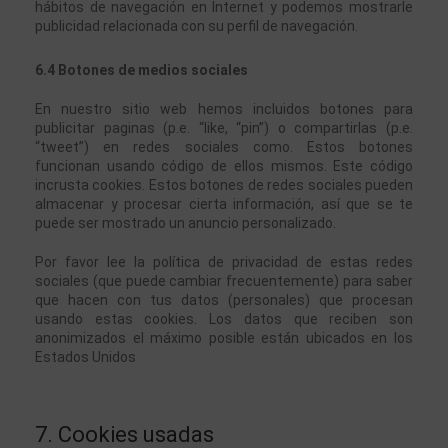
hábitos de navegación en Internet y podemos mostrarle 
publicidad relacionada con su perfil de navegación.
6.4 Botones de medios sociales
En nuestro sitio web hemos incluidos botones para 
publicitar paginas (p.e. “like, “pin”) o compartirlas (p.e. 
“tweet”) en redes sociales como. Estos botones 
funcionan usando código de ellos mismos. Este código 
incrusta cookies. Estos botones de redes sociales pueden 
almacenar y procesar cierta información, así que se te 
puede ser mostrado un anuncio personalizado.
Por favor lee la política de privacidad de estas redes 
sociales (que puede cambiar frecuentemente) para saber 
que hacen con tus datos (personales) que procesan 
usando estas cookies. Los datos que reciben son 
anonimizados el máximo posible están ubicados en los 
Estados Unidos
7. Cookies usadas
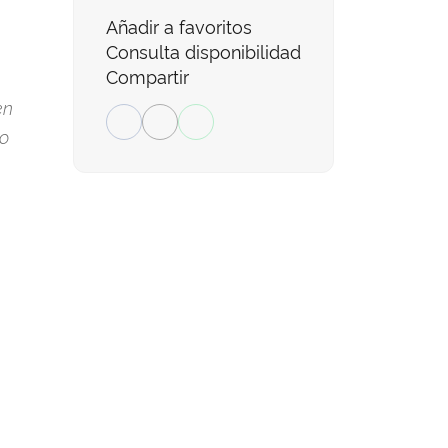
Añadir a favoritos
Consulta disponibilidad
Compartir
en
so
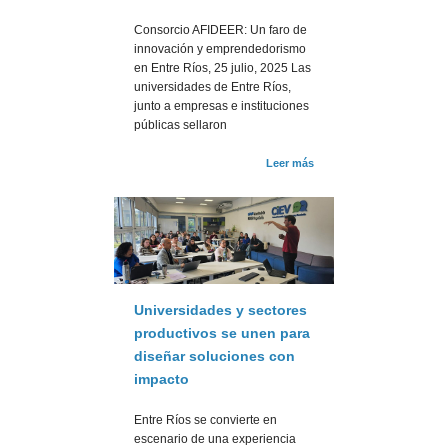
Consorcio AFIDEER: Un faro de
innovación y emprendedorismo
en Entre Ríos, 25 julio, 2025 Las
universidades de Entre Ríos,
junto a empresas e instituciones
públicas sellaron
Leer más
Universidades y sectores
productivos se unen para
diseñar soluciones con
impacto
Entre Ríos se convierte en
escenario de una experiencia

◇ ◇ ◇ ◇ ◇

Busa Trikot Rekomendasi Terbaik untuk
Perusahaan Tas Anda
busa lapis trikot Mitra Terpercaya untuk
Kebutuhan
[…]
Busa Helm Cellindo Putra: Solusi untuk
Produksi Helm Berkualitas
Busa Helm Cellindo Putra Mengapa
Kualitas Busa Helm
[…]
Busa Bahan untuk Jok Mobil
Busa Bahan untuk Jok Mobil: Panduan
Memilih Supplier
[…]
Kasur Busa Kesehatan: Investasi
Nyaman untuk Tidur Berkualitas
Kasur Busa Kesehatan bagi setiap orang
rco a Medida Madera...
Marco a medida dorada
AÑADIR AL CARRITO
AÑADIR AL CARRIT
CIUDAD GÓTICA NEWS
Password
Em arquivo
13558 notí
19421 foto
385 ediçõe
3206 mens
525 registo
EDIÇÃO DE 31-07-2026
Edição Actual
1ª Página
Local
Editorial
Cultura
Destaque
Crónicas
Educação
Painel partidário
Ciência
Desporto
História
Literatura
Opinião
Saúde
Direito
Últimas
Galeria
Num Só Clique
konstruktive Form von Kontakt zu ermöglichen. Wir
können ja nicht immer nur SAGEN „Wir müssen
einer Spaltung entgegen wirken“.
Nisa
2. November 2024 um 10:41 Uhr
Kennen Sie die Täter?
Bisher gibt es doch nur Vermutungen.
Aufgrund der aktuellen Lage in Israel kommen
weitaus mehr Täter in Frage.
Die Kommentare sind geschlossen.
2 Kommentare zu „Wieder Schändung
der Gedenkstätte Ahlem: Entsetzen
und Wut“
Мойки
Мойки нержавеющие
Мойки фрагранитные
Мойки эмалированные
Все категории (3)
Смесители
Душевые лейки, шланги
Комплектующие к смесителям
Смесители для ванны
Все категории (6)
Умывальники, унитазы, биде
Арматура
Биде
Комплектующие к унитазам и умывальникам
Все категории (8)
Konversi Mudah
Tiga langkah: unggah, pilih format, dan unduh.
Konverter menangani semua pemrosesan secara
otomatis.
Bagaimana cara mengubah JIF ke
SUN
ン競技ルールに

◇ ◇ ◇ ◇ ◇

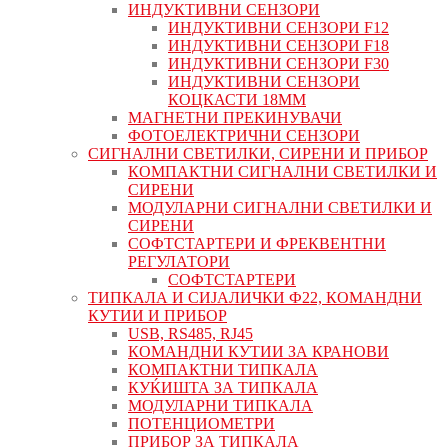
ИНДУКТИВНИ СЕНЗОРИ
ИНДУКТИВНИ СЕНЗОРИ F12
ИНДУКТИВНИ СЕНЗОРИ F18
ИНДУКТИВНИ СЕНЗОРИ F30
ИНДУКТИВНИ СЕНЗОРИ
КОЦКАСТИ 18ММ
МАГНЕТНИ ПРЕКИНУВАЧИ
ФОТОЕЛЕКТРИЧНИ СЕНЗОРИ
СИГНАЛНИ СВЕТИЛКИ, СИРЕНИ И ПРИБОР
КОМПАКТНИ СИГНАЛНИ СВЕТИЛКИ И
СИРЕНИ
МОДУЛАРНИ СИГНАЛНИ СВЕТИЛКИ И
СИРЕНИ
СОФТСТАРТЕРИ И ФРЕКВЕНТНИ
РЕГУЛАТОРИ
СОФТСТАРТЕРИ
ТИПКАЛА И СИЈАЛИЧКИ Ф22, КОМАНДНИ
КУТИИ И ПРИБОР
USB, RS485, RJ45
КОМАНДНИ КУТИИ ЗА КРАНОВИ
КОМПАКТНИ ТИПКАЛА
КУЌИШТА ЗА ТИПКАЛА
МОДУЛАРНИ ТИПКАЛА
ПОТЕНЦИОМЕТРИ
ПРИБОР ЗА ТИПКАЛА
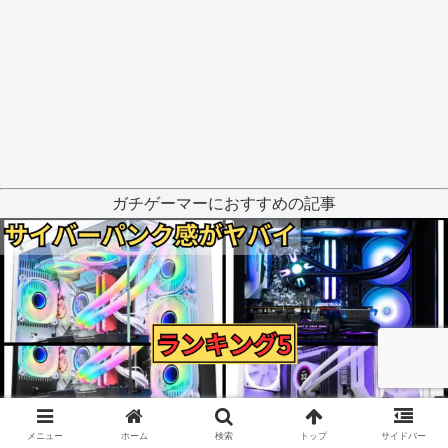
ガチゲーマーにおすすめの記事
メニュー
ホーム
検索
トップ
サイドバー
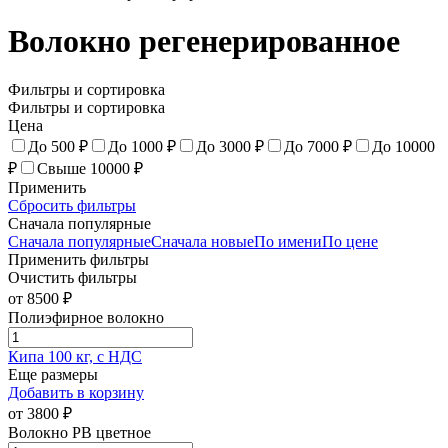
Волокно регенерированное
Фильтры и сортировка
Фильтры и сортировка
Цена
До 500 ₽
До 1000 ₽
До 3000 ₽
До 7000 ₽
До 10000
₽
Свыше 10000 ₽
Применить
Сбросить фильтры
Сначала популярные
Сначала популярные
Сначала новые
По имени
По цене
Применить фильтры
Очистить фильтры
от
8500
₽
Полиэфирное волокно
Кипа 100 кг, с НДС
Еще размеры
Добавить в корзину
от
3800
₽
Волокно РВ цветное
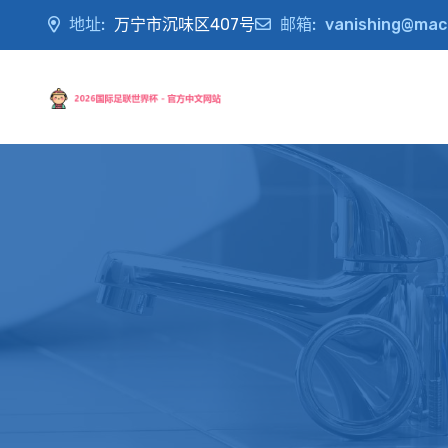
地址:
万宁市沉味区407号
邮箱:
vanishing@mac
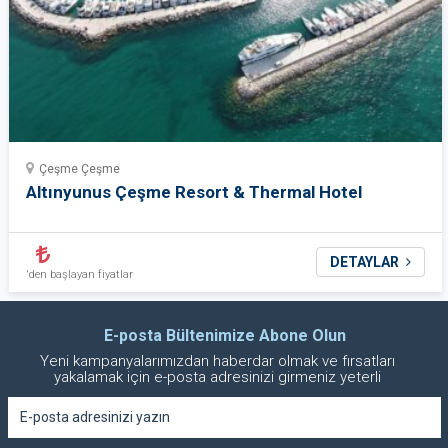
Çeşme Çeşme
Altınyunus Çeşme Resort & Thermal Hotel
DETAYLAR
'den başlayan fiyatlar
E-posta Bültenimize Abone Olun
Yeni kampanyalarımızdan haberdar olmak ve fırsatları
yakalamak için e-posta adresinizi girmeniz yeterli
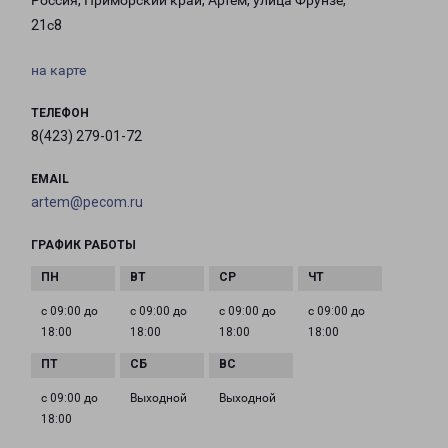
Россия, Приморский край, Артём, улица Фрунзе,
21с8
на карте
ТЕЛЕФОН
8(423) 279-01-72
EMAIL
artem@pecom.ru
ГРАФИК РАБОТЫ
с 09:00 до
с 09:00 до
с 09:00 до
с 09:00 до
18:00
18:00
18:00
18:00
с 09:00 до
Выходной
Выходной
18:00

◇ ◇ ◇ ◇ ◇

* [YOUR GOAL]
Everything from the line with "hábitos de navegación" through the line with "publicitar paginas (p.e." in the listing above must be retyped exactly, with nothing added.

* [WRITTEN ANSWER]
hábitos de navegación en Internet y podemos mostrarle 
publicidad relacionada con su perfil de navegación.
6.4 Botones de medios sociales
En nuestro sitio web hemos incluidos botones para 
publicitar paginas (p.e. “like, “pin”) o compartirlas (p.e. 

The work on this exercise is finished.